## STUDY MATERIAL
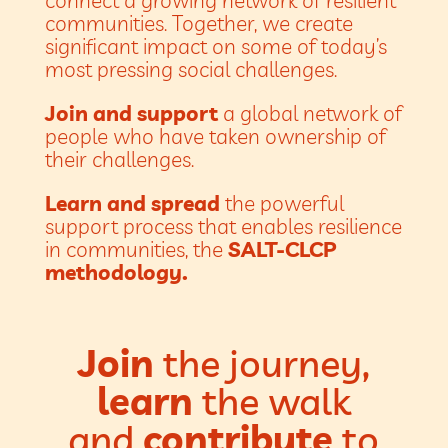
communities. Together, we create
significant impact on some of today’s
most pressing social challenges.
Join and support
a global network of
people who have taken ownership of
their challenges.
Learn and spread
the powerful
support process that enables resilience
in communities, the
SALT-CLCP
methodology.
Join
the journey,
learn
the walk
and
contribute
to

## WHAT IS NEEDED
Find every line in the records that has the word "communities". Copy those lines.

## EXERCISE RESULT
communities. Together, we create
in communities, the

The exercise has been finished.